--- Record excerpts Enclosed Below ---

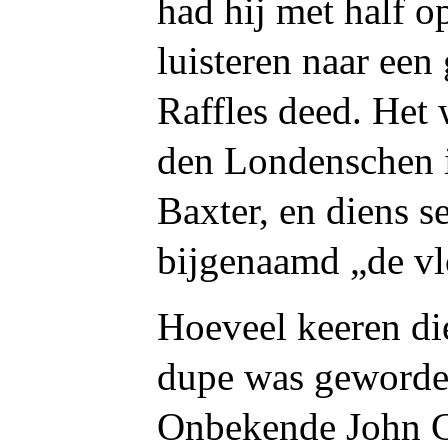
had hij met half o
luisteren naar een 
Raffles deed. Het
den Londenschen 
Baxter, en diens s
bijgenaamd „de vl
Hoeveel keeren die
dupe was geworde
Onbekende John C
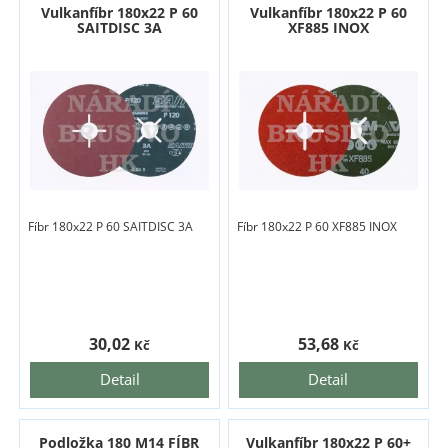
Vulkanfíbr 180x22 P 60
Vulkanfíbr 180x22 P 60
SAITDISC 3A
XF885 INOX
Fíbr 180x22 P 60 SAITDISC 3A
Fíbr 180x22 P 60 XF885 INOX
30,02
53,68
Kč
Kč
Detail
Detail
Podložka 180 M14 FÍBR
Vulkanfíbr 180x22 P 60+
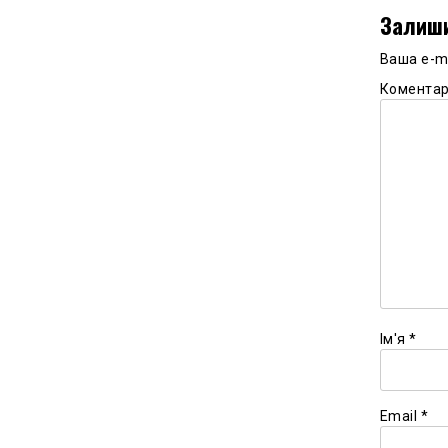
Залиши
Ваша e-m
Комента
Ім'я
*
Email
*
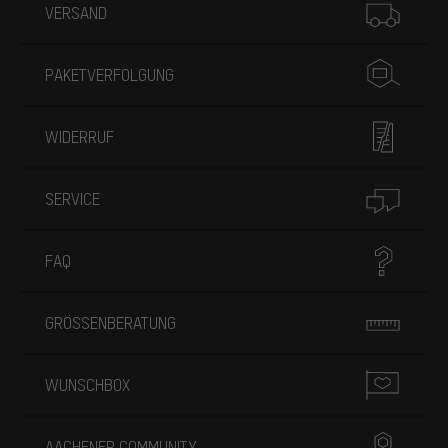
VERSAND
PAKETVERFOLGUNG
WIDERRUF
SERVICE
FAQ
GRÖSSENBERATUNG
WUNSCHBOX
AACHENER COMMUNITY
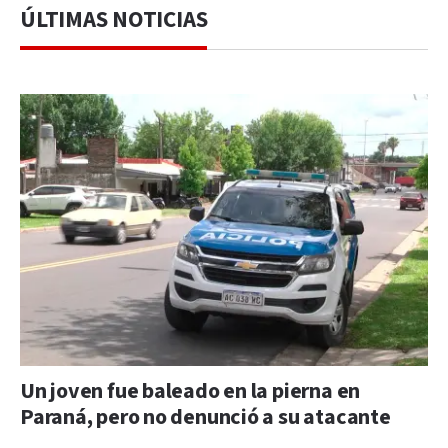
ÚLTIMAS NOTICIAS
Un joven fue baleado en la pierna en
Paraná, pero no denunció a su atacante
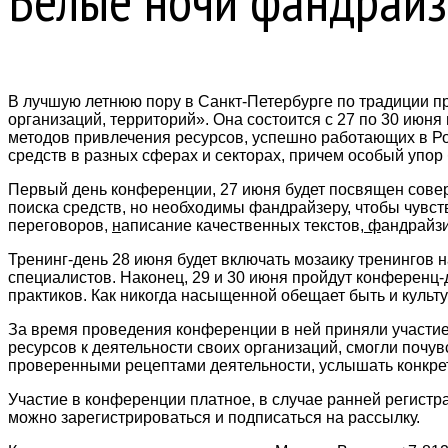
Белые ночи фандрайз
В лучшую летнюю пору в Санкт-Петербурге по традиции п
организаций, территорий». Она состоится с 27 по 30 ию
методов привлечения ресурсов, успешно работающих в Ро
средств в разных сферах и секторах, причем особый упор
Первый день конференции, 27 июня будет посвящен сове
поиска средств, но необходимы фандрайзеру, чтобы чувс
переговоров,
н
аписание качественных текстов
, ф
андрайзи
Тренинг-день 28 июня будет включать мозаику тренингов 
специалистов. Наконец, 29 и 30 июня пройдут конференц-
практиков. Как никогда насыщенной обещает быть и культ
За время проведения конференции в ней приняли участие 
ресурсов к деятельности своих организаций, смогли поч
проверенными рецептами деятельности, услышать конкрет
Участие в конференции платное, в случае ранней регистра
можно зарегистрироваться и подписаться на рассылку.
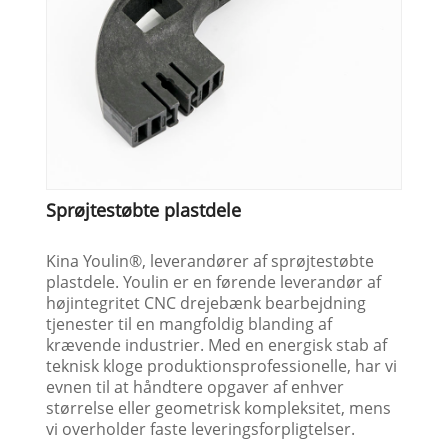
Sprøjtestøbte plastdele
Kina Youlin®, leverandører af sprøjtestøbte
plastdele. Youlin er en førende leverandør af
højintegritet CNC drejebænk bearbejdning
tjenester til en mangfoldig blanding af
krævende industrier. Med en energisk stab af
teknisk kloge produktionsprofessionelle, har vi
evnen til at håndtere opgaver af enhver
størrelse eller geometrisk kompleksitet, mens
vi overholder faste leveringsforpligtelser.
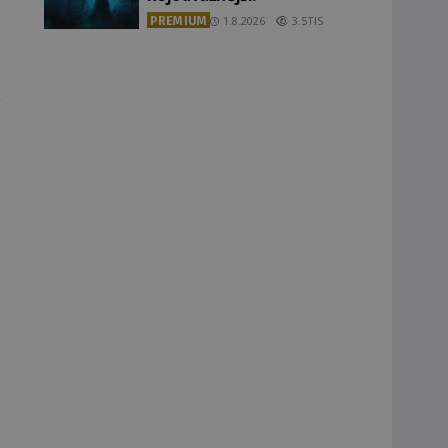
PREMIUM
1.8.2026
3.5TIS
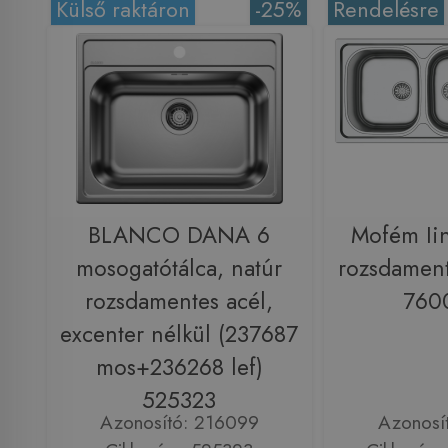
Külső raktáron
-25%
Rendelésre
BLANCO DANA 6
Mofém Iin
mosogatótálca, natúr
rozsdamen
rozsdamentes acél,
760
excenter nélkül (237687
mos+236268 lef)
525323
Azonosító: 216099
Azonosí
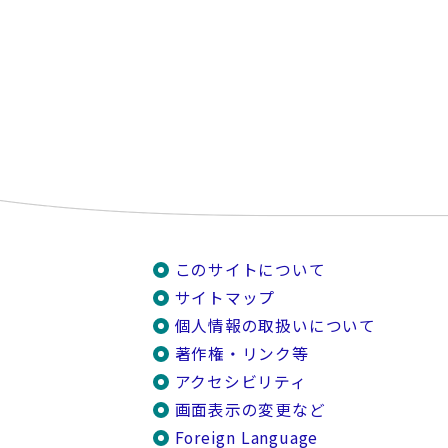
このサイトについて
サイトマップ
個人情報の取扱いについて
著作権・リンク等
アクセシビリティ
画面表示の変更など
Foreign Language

--- End of Enclosed Record excerpts ---

What to produce: Every line from the start of the material through the line holding "krævende industrier. Med en energisk stab af" must be returned exactly, and the pictures must not.

Solution for this problem:
had hij met half o
luisteren naar een 
Raffles deed. Het
den Londenschen 
Baxter, en diens s
bijgenaamd „de vl
Hoeveel keeren die
dupe was geworde
Onbekende John C
Vulkanfíbr 180x22 P 60
Vulkanfíbr 180x22 P 60
SAITDISC 3A
XF885 INOX
Fíbr 180x22 P 60 SAITDISC 3A
Fíbr 180x22 P 60 XF885 INOX
30,02
53,68
Kč
Kč
Detail
Detail
Podložka 180 M14 FÍBR
Vulkanfíbr 180x22 P 60+
Залиши
Ваша e-m
Комента
Ім'я
*
Email
*
VERSAND
PAKETVERFOLGUNG
WIDERRUF
SERVICE
FAQ
GRÖSSENBERATUNG
WUNSCHBOX
AACHENER COMMUNITY
ÚLTIMAS NOTICIAS
Un joven fue baleado en la pierna en
Paraná, pero no denunció a su atacante
Белые ночи фандрайз
В лучшую летнюю пору в Санкт-Петербурге по традиции п
организаций, территорий». Она состоится с 27 по 30 ию
методов привлечения ресурсов, успешно работающих в Ро
средств в разных сферах и секторах, причем особый упор
Первый день конференции, 27 июня будет посвящен сове
поиска средств, но необходимы фандрайзеру, чтобы чувс
переговоров,
н
аписание качественных текстов
, ф
андрайзи
Тренинг-день 28 июня будет включать мозаику тренингов 
специалистов. Наконец, 29 и 30 июня пройдут конференц-
практиков. Как никогда насыщенной обещает быть и культ
За время проведения конференции в ней приняли участие 
ресурсов к деятельности своих организаций, смогли поч
проверенными рецептами деятельности, услышать конкрет
Участие в конференции платное, в случае ранней регистра
можно зарегистрироваться и подписаться на рассылку.
Sprøjtestøbte plastdele
Kina Youlin®, leverandører af sprøjtestøbte
plastdele. Youlin er en førende leverandør af
højintegritet CNC drejebænk bearbejdning
tjenester til en mangfoldig blanding af
krævende industrier. Med en energisk stab af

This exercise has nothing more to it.